# INPUT RECORDS

───

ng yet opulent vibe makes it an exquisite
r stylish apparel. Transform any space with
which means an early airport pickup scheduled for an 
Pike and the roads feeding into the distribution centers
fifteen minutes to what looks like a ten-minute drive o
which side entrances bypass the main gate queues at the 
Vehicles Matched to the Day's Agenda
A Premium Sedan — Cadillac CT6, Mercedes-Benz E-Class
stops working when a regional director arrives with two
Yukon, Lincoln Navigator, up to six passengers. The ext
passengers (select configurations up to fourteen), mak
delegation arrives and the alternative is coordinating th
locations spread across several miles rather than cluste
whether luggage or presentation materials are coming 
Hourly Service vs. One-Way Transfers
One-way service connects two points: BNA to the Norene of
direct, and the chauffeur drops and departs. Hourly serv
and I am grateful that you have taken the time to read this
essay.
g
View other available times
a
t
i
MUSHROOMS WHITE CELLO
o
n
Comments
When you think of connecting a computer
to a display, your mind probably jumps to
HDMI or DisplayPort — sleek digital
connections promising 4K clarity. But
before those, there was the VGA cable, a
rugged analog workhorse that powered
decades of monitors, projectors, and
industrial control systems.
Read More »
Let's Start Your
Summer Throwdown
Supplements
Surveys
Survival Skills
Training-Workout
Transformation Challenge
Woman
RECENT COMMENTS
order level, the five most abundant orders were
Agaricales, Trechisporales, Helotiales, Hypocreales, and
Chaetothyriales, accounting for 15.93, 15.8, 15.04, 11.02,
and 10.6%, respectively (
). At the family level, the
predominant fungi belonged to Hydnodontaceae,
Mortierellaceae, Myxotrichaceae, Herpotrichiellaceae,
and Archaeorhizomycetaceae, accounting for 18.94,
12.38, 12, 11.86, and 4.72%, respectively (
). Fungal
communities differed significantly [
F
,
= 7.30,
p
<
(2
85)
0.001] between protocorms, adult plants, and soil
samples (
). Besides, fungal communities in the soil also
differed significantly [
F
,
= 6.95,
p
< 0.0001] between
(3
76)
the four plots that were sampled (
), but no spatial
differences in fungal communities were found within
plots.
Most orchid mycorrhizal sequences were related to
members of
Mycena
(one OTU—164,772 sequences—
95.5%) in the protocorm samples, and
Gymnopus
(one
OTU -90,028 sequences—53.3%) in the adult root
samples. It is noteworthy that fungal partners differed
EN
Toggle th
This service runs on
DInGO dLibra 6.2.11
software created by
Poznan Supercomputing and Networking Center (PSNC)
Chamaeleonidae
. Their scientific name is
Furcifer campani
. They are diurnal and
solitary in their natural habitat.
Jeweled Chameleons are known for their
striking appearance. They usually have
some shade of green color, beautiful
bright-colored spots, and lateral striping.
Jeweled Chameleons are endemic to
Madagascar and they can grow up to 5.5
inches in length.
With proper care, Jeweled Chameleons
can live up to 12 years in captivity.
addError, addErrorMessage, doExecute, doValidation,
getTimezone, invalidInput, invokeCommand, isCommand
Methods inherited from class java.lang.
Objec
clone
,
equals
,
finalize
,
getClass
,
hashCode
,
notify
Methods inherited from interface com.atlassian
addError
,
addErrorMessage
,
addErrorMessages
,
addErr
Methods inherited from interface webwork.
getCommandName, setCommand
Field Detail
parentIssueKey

───

# ASSIGNED TASK
Return each line among the entries that holds the word "significantly".

# SOLUTION BELOW
communities differed significantly [
differed significantly [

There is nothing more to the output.